Dortmund (epd). Bevor sie antwortet, nestelt sie mit dem Finger an ihrer Halskette herum, tastet Stein für Stein ab, kontrolliert, ob sich etwas daran verdreht hat. Die 78-jährige Stefanie M. (Name geändert) ist vor ihrem Beratungstermin im Büro der Deutschen Stiftung Patientenschutz in Dortmund sichtlich aufgeregt. In gut zwei Stunden wird die alte Dame entschieden haben, dass sie nicht künstlich ernährt werden will, sollte sie eines Tages ins Wachkoma fallen. Und bei einer schweren Hirnschädigung will sie nicht beatmet werden.
Stiftungsmitarbeiterin Claudia Lesner notiert die Sterbenswünsche der "Kundin". Die gelernte Krankenschwester wird für die 78-Jährige die Verfügung verfassen, in der Ärzte im Notfall erfahren sollen, wie lange medizinische Geräte die Seniorin am Leben erhalten sollen.
Dass der Termin reine Vorsorge ist, wiederholen Stefanie M. und ihre Tochter, die sie begleitet, während der Beratung mehrfach. "Das heißt ja nicht, dass wir dich jetzt loswerden. Mama, du hast uns versprochen, du wirst 120 Jahre alt", sagt die Tochter und schmunzelt. Man wisse ja nie, sagt Stefanie M. Sie will sich wappnen - gegen den Einsatz moderner Technik, der ihr Leben sinnlos verlängert. "Wenn ich nicht mehr entscheiden kann, ist es sowieso aus. Dann können die Ärzte alles abschalten."
Notizen zu "Sterbenswünschen"
Drei Mal sei sie schon an Gürtelrose erkrankt, erzählt sie Beraterin Lesner. Einmal seien ihre Schmerzen so stark gewesen, dass sie sogar Angst hatte zu sterben. Also füllte sie eine Vorlage einer Patientenverfügung aus dem Internet aus, kreuzte Textbausteine an und unterschrieb - allerdings hatte sie dabei kein gutes Gefühl. Denn sie verstand nicht so richtig, was die Formulierungen bedeuteten. Also entschied sie sich für ein Beratungsgespräch bei der Stiftung Patientenschutz.
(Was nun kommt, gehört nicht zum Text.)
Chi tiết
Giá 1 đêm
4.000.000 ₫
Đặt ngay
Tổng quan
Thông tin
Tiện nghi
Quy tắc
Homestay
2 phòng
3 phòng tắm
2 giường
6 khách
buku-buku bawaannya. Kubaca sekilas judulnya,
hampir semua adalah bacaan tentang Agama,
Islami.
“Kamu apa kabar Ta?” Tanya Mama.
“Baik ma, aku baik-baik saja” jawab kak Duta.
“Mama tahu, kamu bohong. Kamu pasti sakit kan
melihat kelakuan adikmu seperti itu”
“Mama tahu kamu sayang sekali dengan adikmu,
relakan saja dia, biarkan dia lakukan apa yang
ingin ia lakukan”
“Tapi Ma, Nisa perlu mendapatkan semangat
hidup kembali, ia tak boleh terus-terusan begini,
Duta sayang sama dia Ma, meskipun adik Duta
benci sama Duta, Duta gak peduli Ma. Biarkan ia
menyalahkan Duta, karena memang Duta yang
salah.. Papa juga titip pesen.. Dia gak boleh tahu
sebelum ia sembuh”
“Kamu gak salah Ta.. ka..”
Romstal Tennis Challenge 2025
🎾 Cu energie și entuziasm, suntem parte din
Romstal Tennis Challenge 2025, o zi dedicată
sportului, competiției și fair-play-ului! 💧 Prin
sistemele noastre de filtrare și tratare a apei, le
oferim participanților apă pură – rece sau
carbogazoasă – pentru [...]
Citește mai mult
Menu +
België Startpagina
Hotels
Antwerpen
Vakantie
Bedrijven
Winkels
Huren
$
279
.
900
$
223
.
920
Mit der Beratung zu den Patientenverfügungen hilft die Stiftung Menschen bei der Vorsorge. Sie setzt sich aber auch für die Rechte von Pflegebedürftigen ein und versteht sich als Interessenvertretung für Schwerstkranke und Sterbende. "Die Menschen sind mit der Situation oft so überfordert, dass sie sich nicht mehr selbst organisieren und für ihre Rechte eintreten können", sagt Elke Simon, die dienstälteste Mitarbeiterin der Stiftung.
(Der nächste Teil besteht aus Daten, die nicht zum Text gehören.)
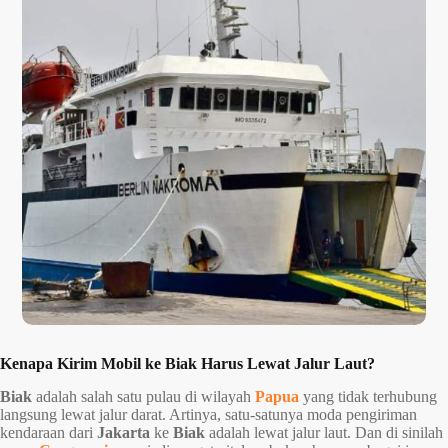
Kenapa Kirim Mobil ke Biak Harus Lewat Jalur Laut?
Biak
adalah salah satu pulau di wilayah
Papua
yang tidak terhubung
langsung lewat jalur darat. Artinya, satu-satunya moda pengiriman
kendaraan dari
Jakarta
ke
Biak
adalah lewat jalur laut. Dan di sinilah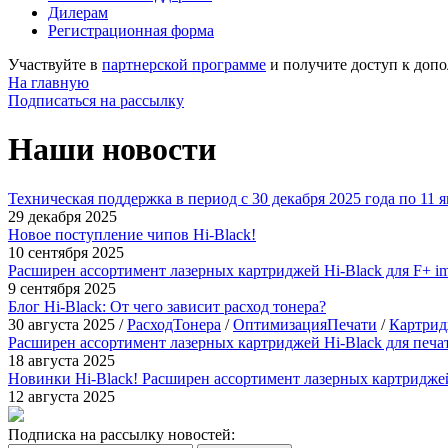
Дилерам
Регистрационная форма
Участвуйте в
партнерской программе
и получите доступ к
допо
На главную
Подписаться на рассылку
Наши новости
Техническая поддержка в период с 30 декабря 2025 года по 11 я
29 декабря 2025
Новое поступление чипов Hi-Black!
10 сентября 2025
Расширен ассортимент лазерных картриджей Hi-Black для F+ im
9 сентября 2025
Блог Hi-Black: От чего зависит расход тонера?
30 августа 2025
/
РасходТонера
/
ОптимизацияПечати
/
Картри
Расширен ассортимент лазерных картриджей Hi-Black для печа
18 августа 2025
Новинки Hi-Black! Расширен ассортимент лазерных картридже
12 августа 2025
Подписка на рассылку новостей: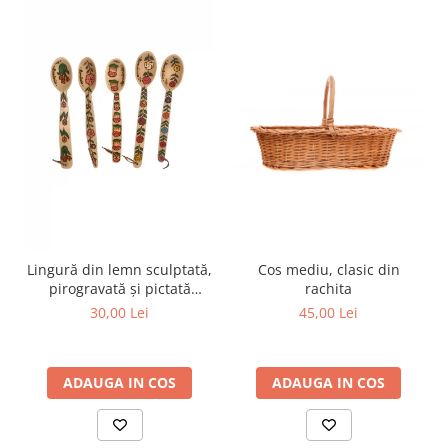
Cos mediu, clasic din
Lingură din lemn sculptată,
rachita
pirogravată și pictată
manual
45,00 Lei
30,00 Lei
ADAUGA IN COS
ADAUGA IN COS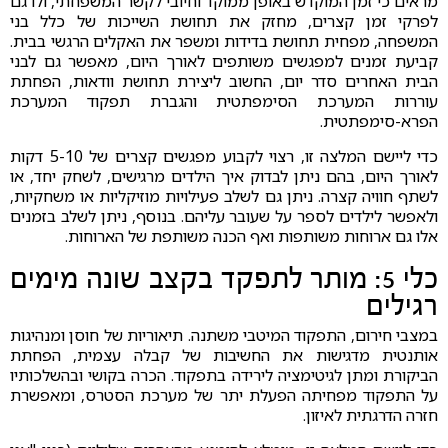
מראים כי זמן המוקדש באופן ממוקד וחיובי לקשר המשפחתי, ולו גם
לפרקי זמן קצרים, מחזק את תחושת השייכות של כלל בני
המשפחה, מפחית תחושת בדידות ומשפר את האקלים הרגשי בבית.
קביעת זמנים למפגשים משותפים לאורך היום, מאפשר גם לבני
הבית האחרים סדר יום, החשוב ליצירת תחושת וודאות, הפחתת
עוררות המערכת הסימפתטית והגברת תפקוד המערכת
הפרא-סימפתטית.
כדי ליישם המלצה זו, רצוי לקבוע מפגשים קצרים של 5-10 דקות
לאורך היום, בהם ניתן לבדוק איך הילדים מרגישים, לשחק יחד, או
לשתף חוויה קצרה. ניתן גם לשלב פעילויות מוזיקליות או משחקיות,
ולאפשר לילדים לספר על שעובר עליהם. בנוסף, ניתן לשלב בזמנים
אלו גם ארוחות משותפות ואף הכנה משותפת של הארוחות.
כלי 5: מותר לתפקד בקצב שונה מימים
רגילים
במצבי חירום, התפקוד המיטבי משתנה. תיאוריות של חוסן ומנהיגות
אותנטית מדגישות את החשיבות של קבלה עצמית, הפחתת
הביקורת ומתן לגיטימציה לירידה בתפקוד. הכרה בקושי ובהשלכותיו
על התפקוד מפחיתה הפעלת יתר של מערכת הסטרס, ומאפשרת
חזרה הדרגתית לאיזון.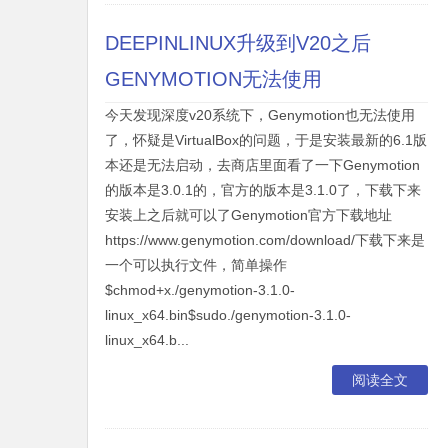
DEEPINLINUX升级到V20之后
GENYMOTION无法使用
今天发现深度v20系统下，Genymotion也无法使用
了，怀疑是VirtualBox的问题，于是安装最新的6.1版
本还是无法启动，去商店里面看了一下Genymotion
的版本是3.0.1的，官方的版本是3.1.0了，下载下来
安装上之后就可以了Genymotion官方下载地址
https://www.genymotion.com/download/下载下来是
一个可以执行文件，简单操作
$chmod+x./genymotion-3.1.0-
linux_x64.bin$sudo./genymotion-3.1.0-
linux_x64.b...
阅读全文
Seit ihrer Gründung als "Deutsche Hospiz Stiftung" im Jahr 1995 rechnet sich die Stiftung zwei große Erfolge zu: 2007 legte der Bundestag fest, dass jeder Versicherte am Lebensende einen Rechtanspruch auf Palliativversorgung hat. Für das Patientenverfügungsgesetz, das der Bundestag im Juni 2009 beschloss, hatte die Stiftung ebenfalls jahrelang gekämpft. Das verabschiedete Gesetz habe allerdings einen Haken, sagt Simon. Die Patientenverfügung ist gültig, sobald sie eine Unterschrift enthält. Die Stiftung plädiert jedoch dafür, eine vorherige Beratung zur Pflicht zu machen. Denn sie bezweifelt, dass ein Großteil der selbst erstellten Dokumente im Ernstfall tatsächlich greift - und damit hilft.
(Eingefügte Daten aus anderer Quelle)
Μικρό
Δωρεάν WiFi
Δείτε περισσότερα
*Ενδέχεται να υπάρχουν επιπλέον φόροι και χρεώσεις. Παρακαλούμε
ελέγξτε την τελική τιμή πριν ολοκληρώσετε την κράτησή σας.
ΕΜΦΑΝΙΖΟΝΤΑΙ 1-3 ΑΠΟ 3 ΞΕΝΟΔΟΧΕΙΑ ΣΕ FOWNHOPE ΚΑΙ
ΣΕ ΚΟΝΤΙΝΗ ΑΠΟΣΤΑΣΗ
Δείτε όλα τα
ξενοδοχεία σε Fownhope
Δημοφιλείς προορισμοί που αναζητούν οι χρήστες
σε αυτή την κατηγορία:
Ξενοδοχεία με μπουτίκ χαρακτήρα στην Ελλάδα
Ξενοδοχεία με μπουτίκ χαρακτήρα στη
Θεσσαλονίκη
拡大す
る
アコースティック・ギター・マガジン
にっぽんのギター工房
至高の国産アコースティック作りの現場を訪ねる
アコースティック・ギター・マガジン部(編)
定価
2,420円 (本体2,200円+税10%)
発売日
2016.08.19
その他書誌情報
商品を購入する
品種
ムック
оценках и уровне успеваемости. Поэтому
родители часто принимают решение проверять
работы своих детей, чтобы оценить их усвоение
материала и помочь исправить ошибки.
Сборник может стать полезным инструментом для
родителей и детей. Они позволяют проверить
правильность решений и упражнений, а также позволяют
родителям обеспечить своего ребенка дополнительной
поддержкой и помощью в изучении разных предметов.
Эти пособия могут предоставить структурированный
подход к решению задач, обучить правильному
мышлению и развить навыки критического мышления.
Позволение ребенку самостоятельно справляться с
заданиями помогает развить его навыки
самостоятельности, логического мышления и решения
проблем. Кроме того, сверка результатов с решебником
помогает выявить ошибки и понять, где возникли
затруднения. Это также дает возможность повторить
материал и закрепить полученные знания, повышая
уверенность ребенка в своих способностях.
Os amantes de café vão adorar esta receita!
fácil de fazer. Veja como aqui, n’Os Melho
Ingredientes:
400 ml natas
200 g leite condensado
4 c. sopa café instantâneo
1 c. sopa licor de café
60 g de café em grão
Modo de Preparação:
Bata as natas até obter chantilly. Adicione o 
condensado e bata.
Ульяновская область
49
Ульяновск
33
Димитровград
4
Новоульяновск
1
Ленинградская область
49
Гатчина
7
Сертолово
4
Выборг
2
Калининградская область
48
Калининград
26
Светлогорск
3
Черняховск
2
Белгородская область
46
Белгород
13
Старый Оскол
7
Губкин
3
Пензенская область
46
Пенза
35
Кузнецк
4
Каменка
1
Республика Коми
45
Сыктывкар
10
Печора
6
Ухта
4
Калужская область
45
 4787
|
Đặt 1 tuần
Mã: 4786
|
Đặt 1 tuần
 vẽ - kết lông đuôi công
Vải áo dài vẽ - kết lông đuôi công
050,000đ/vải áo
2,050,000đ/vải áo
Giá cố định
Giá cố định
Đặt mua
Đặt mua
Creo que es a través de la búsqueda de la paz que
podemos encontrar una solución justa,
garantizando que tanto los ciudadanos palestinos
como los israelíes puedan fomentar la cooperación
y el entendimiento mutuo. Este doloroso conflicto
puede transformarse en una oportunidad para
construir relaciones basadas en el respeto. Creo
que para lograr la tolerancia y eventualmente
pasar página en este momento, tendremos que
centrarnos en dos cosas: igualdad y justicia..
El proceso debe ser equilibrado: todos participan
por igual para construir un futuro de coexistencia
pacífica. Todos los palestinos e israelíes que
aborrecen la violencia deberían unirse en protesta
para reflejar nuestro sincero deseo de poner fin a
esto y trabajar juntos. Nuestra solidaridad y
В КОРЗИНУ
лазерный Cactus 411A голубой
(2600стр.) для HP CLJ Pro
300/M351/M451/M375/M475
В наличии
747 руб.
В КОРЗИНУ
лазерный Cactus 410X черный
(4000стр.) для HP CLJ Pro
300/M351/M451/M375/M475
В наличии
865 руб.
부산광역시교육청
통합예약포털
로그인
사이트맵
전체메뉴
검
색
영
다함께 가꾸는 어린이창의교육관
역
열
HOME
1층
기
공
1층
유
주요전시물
Spenden von Pharma-Industrie werden nicht angenommen
Deshalb bietet die Stiftung in ihren Büros in Dortmund, Berlin und München mit rund 20 Mitarbeitern persönliche und telefonische Beratung an. Die Gespräche sind zwar kostenlos, aber wer sie in Anspruch nehmen will, muss Mitglied im Förderverein der Stiftung sein und einen jährlichen Mindestbeitrag von 48 Euro bezahlen. Die Stiftung zählt nach eigenen Angaben rund 55.000 Mitglieder.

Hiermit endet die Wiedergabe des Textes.